In January, New York City released its fiscal plan for the upcoming year. Mayor Eric Adams signaled his ambition to eliminate city income taxes for those making up to 150 percent of the federal poverty limit—a proposal he calls “Axe the Tax.”

Axing the tax would surely resonate with voters, a relevant consideration for an incumbent mayor facing an uphill reelection battle. But the proposal could also pose a serious risk to the city’s already-fragile tax base, alienating the top earners who shoulder an ever-growing share of the budgetary burden and pushing them elsewhere.

The city’s $115 billion municipal budget does not include Adams’s proposed tax cuts, which require signoff from Albany. But the mayor continues to push the plan. Meanwhile, Governor Kathy Hochul’s $252 billion state budget, also announced in January, includes one-off “inflation refund checks” worth up to $500 for joint filers. More revealingly—because it suggests how Mayor Adams’s proposals might be funded—the state budget also includes $1 billion in “middle-class tax cuts.”

Here’s the catch: those tax cuts, applying across the five lowest tax brackets, are funded through an extension of the High-Income Surcharge—the so called millionaire’s tax--which is projected to bring in $5 billion annually. In effect, what appears to be a tax cut is really a tax shift, redistributing the burden rather than reducing it.

Adams’s plan to “Axe the Tax” would likely follow the same model. His budget proposes a $2.5 billion across-the-board spending increase, making it improbable that he intends to offset the lost revenue with cuts. Instead, his proposal would amount to moving more of the tax burden onto higher earners. This approach risks backfiring accelerating their exodus out of the city. A better, more sustainable strategy would be to pursue broad-based tax-reductions.

New York City remains the nation’s most expensive metropolitan area, and state and local taxes play a major role in that reality. New York State ranks dead last in the Tax Foundation’s 2025 Tax Competitiveness Index. But the wealthy are paying a huge portion of those taxes—New York’s top 200,000 earners account for more than half of its income-tax revenues, for example. People are willing to pay a premium to live in New York, but not an unlimited one.

As E. J. McMahon has chronicled, New York may have already hit a tipping point. In relative terms, New York’s domestic migration loss since 2020 has been the largest of any state, at 4.8 percent of base population. Much of this outflow is due to the appeal of lower-tax states. The issue isn’t whether the wealthiest can bear the burdens, but that, beyond a certain threshold, they may choose not to and leave.

Further reporting in the Financial Times highlights another worrisome trend: young professionals, who “earn substantially more than the overall New York population,” are leaving at the highest rates, opting for cities like Miami, Denver, and Chicago. This is precisely the demographic on which New York’s dynamism and ability to innovate depends.

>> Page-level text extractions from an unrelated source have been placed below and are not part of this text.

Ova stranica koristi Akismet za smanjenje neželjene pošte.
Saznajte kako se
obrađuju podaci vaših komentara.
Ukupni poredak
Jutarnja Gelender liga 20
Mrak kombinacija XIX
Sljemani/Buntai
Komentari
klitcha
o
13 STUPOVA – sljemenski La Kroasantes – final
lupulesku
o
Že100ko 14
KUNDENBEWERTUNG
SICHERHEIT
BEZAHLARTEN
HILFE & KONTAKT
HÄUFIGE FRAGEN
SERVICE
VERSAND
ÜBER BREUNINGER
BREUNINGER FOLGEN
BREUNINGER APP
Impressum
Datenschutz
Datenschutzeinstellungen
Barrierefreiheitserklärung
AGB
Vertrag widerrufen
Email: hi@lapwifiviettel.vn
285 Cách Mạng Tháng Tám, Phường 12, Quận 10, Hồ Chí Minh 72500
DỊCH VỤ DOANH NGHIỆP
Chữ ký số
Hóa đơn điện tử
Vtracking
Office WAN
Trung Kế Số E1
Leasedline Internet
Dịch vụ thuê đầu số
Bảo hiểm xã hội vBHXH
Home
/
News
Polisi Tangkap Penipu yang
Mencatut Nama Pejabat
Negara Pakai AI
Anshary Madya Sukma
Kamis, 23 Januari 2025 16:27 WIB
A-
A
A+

Proportionally higher taxes for the wealthy might not directly affect many young professionals early in their careers, but a broader-based tax system would make it easier for them to establish themselves and succeed. And by not imposing excessive tax burdens on them later, broader taxes would reinforce the message that New York rewards ambition and success. For those considering where to build their futures, this matters.

If New York City is to maintain itself on a sustainable economic footing, it must also avoid overdependency on a small group of wealthy taxpayers. The risk of this strategy is well-documented. A 2023 report from the New York Comptroller cites several studies showing that similar tax-the-rich policies in New Jersey and California ultimately led to revenue declines. The federal limit on how much state tax filers may deduct from their federal tax bill only worsens this effect. The city’s figures show that over 80 percent of its income-tax revenue comes from the top 20 percent of earners. Squeezing this group further risks triggering a fiscal crisis reminiscent of the 1970s.

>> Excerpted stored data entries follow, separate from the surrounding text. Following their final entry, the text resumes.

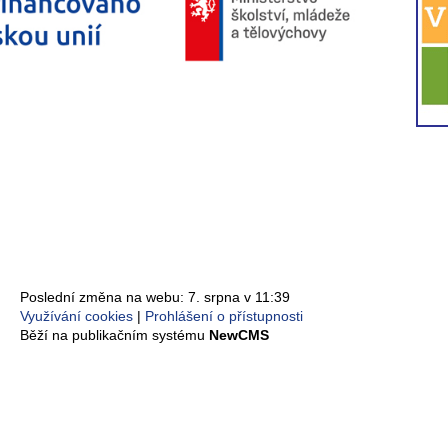
Poslední změna na webu: 7. srpna v 11:39
Využívání cookies
Prohlášení o přístupnosti
Běží na publikačním systému
NewCMS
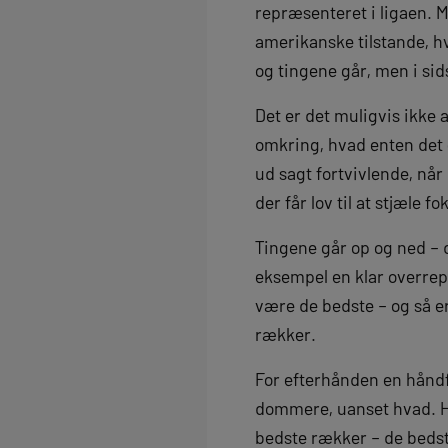
repræsenteret i ligaen. Me
amerikanske tilstande, h
og tingene går, men i sid
Det er det muligvis ikke 
omkring, hvad enten det 
ud sagt fortvivlende, når
der får lov til at stjæle fo
Tingene går op og ned –
eksempel en klar overrepr
være de bedste – og så e
rækker.
For efterhånden en håndfu
dommere, uanset hvad. Hvi
bedste rækker – de beds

Mayor Adams has correctly identified the problem: taxes in New York are too high. But if his Axe the Tax plan is to serve the city’s long-term interests, it cannot just transfer the burden onto high earners, as the state’s budget does. This risks driving away the very people who sustain the city’s finances, further concentrating tax obligations on a dwindling base. Real, across-the-board tax cuts, accompanied by responsible spending reductions, might not yield immediate political dividends, but they would strengthen New York’s appeal to the entrepreneurs, innovators, and visionaries who have always been its lifeblood.